Vivíamos en una preciosa casa situada casi en el centro geométrico de la Corredera, cuyo primer piso se dedicó a los locales del casino de Tui y en cuya parte trasera teníamos un pequeño jardín en el que mi padre quiso criar gallinas, cerdos y pollos, y, por si fuera poco, cultivar parra, tomates y otras hortalizas, en fin, un desastre económico y casi ecológico. Allí, en mis primeros andares de uso de razón, conocí a Avelino, un criado que mi padre trajo del valle de Covelo, de donde es originaria toda la familia de mi madre. Eso de tener servicio y criados no debe llamar a engaño a nadie. En aquellos años de la posguerra en Galicia campaba por sus respetos la pobreza. Y el hambre. Los salarios que se pagaban a los criados eran una miseria, pero les proporcionaban un sustento que de otra manera se veían imposibilitados de obtener. Por eso, a pesar de no ser ricos en el sentido monetario de la palabra, podíamos tener servicio y hasta un criado. Avelino, moreno, bajo, delgado, casi enjuto, que hablaba un gallego rabiosamente cerrado, me enseñó a cazar gatos en la parra de mi padre.

Mi perro se llamaba
Ámbar
. Era un precioso dogo alemán traído desde Madeira de color crema claro y morro negro zahíno contra el que brillaban amenazadores unos colmillos potentes capaces de aterrorizar a cualquiera. Mi padre, caprichoso como buen hijo único, se lo trajo de Portugal, en concreto de la isla de Madeira, y para que no sufriera el animal le alquiló un compartimento de dormir en el tren que unía la capital lusitana con la ciudad de Vigo. Así era mi padre. Capaz de regalar a un pobre la primera gabardina nueva que tuvo en su vida porque el hombre parecía aterido de frío, e igualmente dispuesto a traerse un perro de nuestros vecinos lisboetas nada menos que en un coche cama.

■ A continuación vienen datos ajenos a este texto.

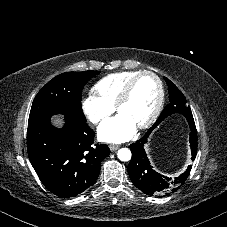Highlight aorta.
Segmentation results:
<instances>
[{
	"label": "aorta",
	"mask_w": 227,
	"mask_h": 227,
	"mask_svg": "<svg viewBox=\"0 0 227 227\" xmlns=\"http://www.w3.org/2000/svg\"><path fill=\"white\" fill-rule=\"evenodd\" d=\"M117 156L121 161L127 162L131 159V151L128 148H121L118 150Z\"/></svg>",
	"instance_id": "aorta-1"
}]
</instances>
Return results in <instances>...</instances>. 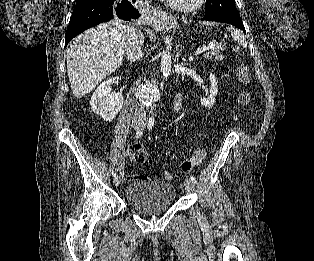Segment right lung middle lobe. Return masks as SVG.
Instances as JSON below:
<instances>
[{
  "label": "right lung middle lobe",
  "instance_id": "1",
  "mask_svg": "<svg viewBox=\"0 0 314 261\" xmlns=\"http://www.w3.org/2000/svg\"><path fill=\"white\" fill-rule=\"evenodd\" d=\"M85 1H87V0H77V4L83 3Z\"/></svg>",
  "mask_w": 314,
  "mask_h": 261
}]
</instances>
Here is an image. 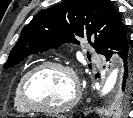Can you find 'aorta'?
<instances>
[{
    "label": "aorta",
    "instance_id": "1",
    "mask_svg": "<svg viewBox=\"0 0 133 118\" xmlns=\"http://www.w3.org/2000/svg\"><path fill=\"white\" fill-rule=\"evenodd\" d=\"M118 76H119V68L116 67L112 70V72L107 77L106 82L101 91L102 95H106L112 91V89L114 88L118 80Z\"/></svg>",
    "mask_w": 133,
    "mask_h": 118
}]
</instances>
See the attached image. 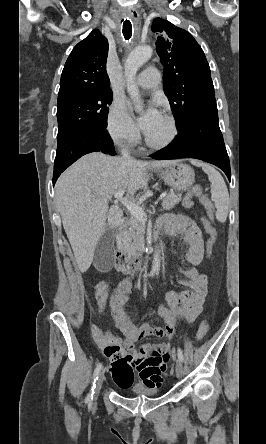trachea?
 <instances>
[{"label":"trachea","mask_w":266,"mask_h":444,"mask_svg":"<svg viewBox=\"0 0 266 444\" xmlns=\"http://www.w3.org/2000/svg\"><path fill=\"white\" fill-rule=\"evenodd\" d=\"M123 36L126 40H129L132 36V24L129 20H125L122 28Z\"/></svg>","instance_id":"trachea-1"}]
</instances>
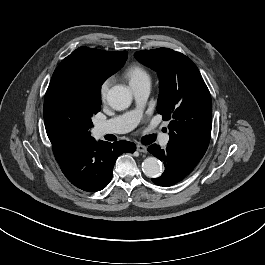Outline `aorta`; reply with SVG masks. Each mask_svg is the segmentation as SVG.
Instances as JSON below:
<instances>
[{"mask_svg": "<svg viewBox=\"0 0 265 265\" xmlns=\"http://www.w3.org/2000/svg\"><path fill=\"white\" fill-rule=\"evenodd\" d=\"M107 101L113 109L124 110L131 104V91L123 85L113 86L108 91ZM142 171L149 178H157L162 173L161 162L156 157H147L142 163Z\"/></svg>", "mask_w": 265, "mask_h": 265, "instance_id": "obj_1", "label": "aorta"}]
</instances>
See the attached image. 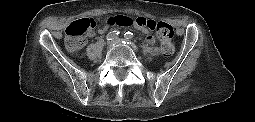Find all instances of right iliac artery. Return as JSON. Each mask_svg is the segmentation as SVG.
Returning a JSON list of instances; mask_svg holds the SVG:
<instances>
[{"label":"right iliac artery","instance_id":"right-iliac-artery-1","mask_svg":"<svg viewBox=\"0 0 255 122\" xmlns=\"http://www.w3.org/2000/svg\"><path fill=\"white\" fill-rule=\"evenodd\" d=\"M119 34H120V32L117 31V30L111 31V32H109V33L107 34L106 39H107L108 41L113 40V39H114L115 37H117Z\"/></svg>","mask_w":255,"mask_h":122}]
</instances>
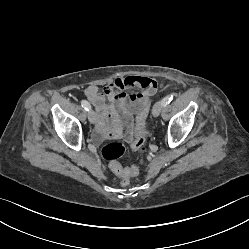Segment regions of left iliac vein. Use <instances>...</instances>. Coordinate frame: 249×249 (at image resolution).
I'll use <instances>...</instances> for the list:
<instances>
[{
    "instance_id": "4c4485c4",
    "label": "left iliac vein",
    "mask_w": 249,
    "mask_h": 249,
    "mask_svg": "<svg viewBox=\"0 0 249 249\" xmlns=\"http://www.w3.org/2000/svg\"><path fill=\"white\" fill-rule=\"evenodd\" d=\"M163 107H164V106H163L162 101L157 102V103L154 105L153 110H152L153 116H154V117H158L159 114L161 113V110H162Z\"/></svg>"
}]
</instances>
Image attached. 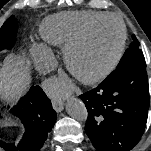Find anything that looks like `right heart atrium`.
Here are the masks:
<instances>
[{
    "instance_id": "obj_1",
    "label": "right heart atrium",
    "mask_w": 151,
    "mask_h": 151,
    "mask_svg": "<svg viewBox=\"0 0 151 151\" xmlns=\"http://www.w3.org/2000/svg\"><path fill=\"white\" fill-rule=\"evenodd\" d=\"M50 56L51 52L45 45L39 44L33 48L34 60L40 67H42L48 61Z\"/></svg>"
}]
</instances>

Avelino enseñó al nuevo inquilino de nuestro huerto a contemplar los gatos que se movían sigilosos por la parte alta de la parra. El perro permanecía inmóvil, con el cuerpo tenso y la mirada fija en el animal, que, envuelto en las hojas verdes y las uvas negras de la parra, vivía sin percatarse de que alguien le contemplaba como presa. Creo que es en lo único que pueden parecerse esos gatos a los humanos: en que no se percatan de que pueden ser contemplados como presa a ser cazada.

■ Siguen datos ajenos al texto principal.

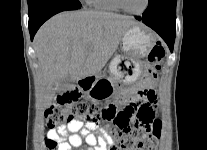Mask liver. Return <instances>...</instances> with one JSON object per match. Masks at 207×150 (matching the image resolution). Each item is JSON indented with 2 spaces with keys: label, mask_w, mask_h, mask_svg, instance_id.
<instances>
[{
  "label": "liver",
  "mask_w": 207,
  "mask_h": 150,
  "mask_svg": "<svg viewBox=\"0 0 207 150\" xmlns=\"http://www.w3.org/2000/svg\"><path fill=\"white\" fill-rule=\"evenodd\" d=\"M136 24L129 16L92 10L62 12L48 20L34 38L43 105H51L66 76L78 81L97 75Z\"/></svg>",
  "instance_id": "1"
}]
</instances>
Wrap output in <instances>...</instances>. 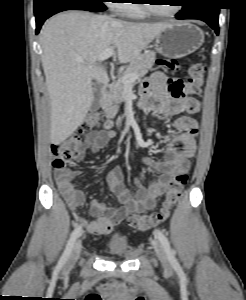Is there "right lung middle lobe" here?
<instances>
[{
  "label": "right lung middle lobe",
  "instance_id": "obj_1",
  "mask_svg": "<svg viewBox=\"0 0 246 300\" xmlns=\"http://www.w3.org/2000/svg\"><path fill=\"white\" fill-rule=\"evenodd\" d=\"M45 0H34V6L41 4ZM89 2L92 3V5L103 8L104 9V4L102 3L103 0H88Z\"/></svg>",
  "mask_w": 246,
  "mask_h": 300
}]
</instances>
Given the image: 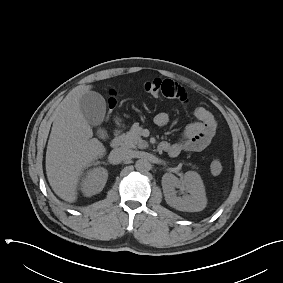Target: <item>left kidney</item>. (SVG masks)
I'll return each instance as SVG.
<instances>
[{
	"mask_svg": "<svg viewBox=\"0 0 283 283\" xmlns=\"http://www.w3.org/2000/svg\"><path fill=\"white\" fill-rule=\"evenodd\" d=\"M162 187L167 204L177 210L198 212L206 207L204 184L197 172L188 171L181 179L167 173L162 177ZM175 188H179L185 194L178 197Z\"/></svg>",
	"mask_w": 283,
	"mask_h": 283,
	"instance_id": "5707ae66",
	"label": "left kidney"
}]
</instances>
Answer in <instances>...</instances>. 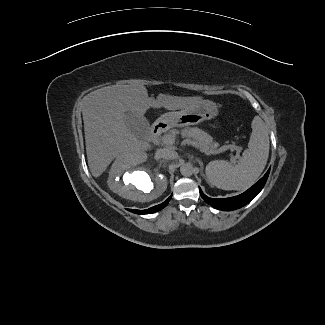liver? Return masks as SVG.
Returning <instances> with one entry per match:
<instances>
[{"label":"liver","mask_w":325,"mask_h":325,"mask_svg":"<svg viewBox=\"0 0 325 325\" xmlns=\"http://www.w3.org/2000/svg\"><path fill=\"white\" fill-rule=\"evenodd\" d=\"M200 96H148L144 85H112L97 89L84 98L82 110L89 169L99 177L115 159L146 157L151 145L136 137L125 123V113L143 116L150 108L186 109L199 104Z\"/></svg>","instance_id":"liver-1"}]
</instances>
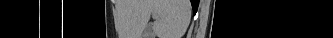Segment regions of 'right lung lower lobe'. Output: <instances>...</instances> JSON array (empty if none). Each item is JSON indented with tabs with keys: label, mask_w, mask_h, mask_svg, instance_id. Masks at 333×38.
Here are the masks:
<instances>
[{
	"label": "right lung lower lobe",
	"mask_w": 333,
	"mask_h": 38,
	"mask_svg": "<svg viewBox=\"0 0 333 38\" xmlns=\"http://www.w3.org/2000/svg\"><path fill=\"white\" fill-rule=\"evenodd\" d=\"M190 1H191V3H192L193 10H195V8H196V4H198V1H196V0H190Z\"/></svg>",
	"instance_id": "right-lung-lower-lobe-1"
}]
</instances>
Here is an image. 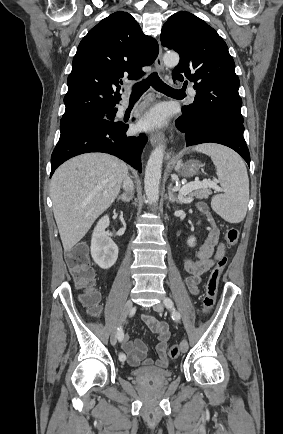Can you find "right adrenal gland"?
<instances>
[{
    "label": "right adrenal gland",
    "instance_id": "2a0ac1e0",
    "mask_svg": "<svg viewBox=\"0 0 283 434\" xmlns=\"http://www.w3.org/2000/svg\"><path fill=\"white\" fill-rule=\"evenodd\" d=\"M134 193H131L130 195L122 194L118 197V201L122 200L124 203L130 202L132 200Z\"/></svg>",
    "mask_w": 283,
    "mask_h": 434
}]
</instances>
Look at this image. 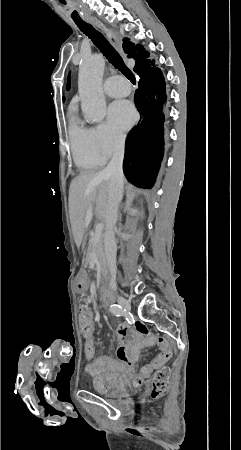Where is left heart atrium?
Wrapping results in <instances>:
<instances>
[{
	"label": "left heart atrium",
	"mask_w": 241,
	"mask_h": 450,
	"mask_svg": "<svg viewBox=\"0 0 241 450\" xmlns=\"http://www.w3.org/2000/svg\"><path fill=\"white\" fill-rule=\"evenodd\" d=\"M108 119L112 127L125 131L134 124L136 112L128 100H116L108 109Z\"/></svg>",
	"instance_id": "left-heart-atrium-1"
}]
</instances>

De repente, sin aviso previo,
Ámbar
saltaba impulsado por la fuerza de sus patas traseras y de un bocado certero alcanzaba el cuerpo del felino, que, cuando el perro volvía a tocar tierra, ya era cadáver. Avelino sacaba de su bolsillo trasero un cuchillo de monte, lo afilaba contra una piedra blancuzca que guardaba en un rincón del gallinero y en apenas segundos, con una habilidad que me fascinaba, le quitaba limpiamente la piel a la pieza cobrada y le cortaba la cabeza por el cuello ante la atenta mirada de
Ámbar
, que se agitaba nervioso sabiendo que, una vez más, Avelino le entregaría su trofeo para que lo devorara en pocos minutos.

Nunca sentí la menor pena por un gato. Mi abuela Luisa, la madre de mi padre, me contó que los gatos llevan maldad dentro, y que ella sabía que a un recién nacido, el gato de sus padres, presa de un ataque de celos, le arrancó los ojos con sus uñas y le llenó el cuerpo de cortes y mordiscos. Desde entonces comencé a cultivar una especie de odio irracional contra los gatos que sin saber muy bien por qué extendí a toda la familia de los felinos, lo que comprobé muchos años después en una espera del leopardo en mitad de África, en territorio de Tanzania.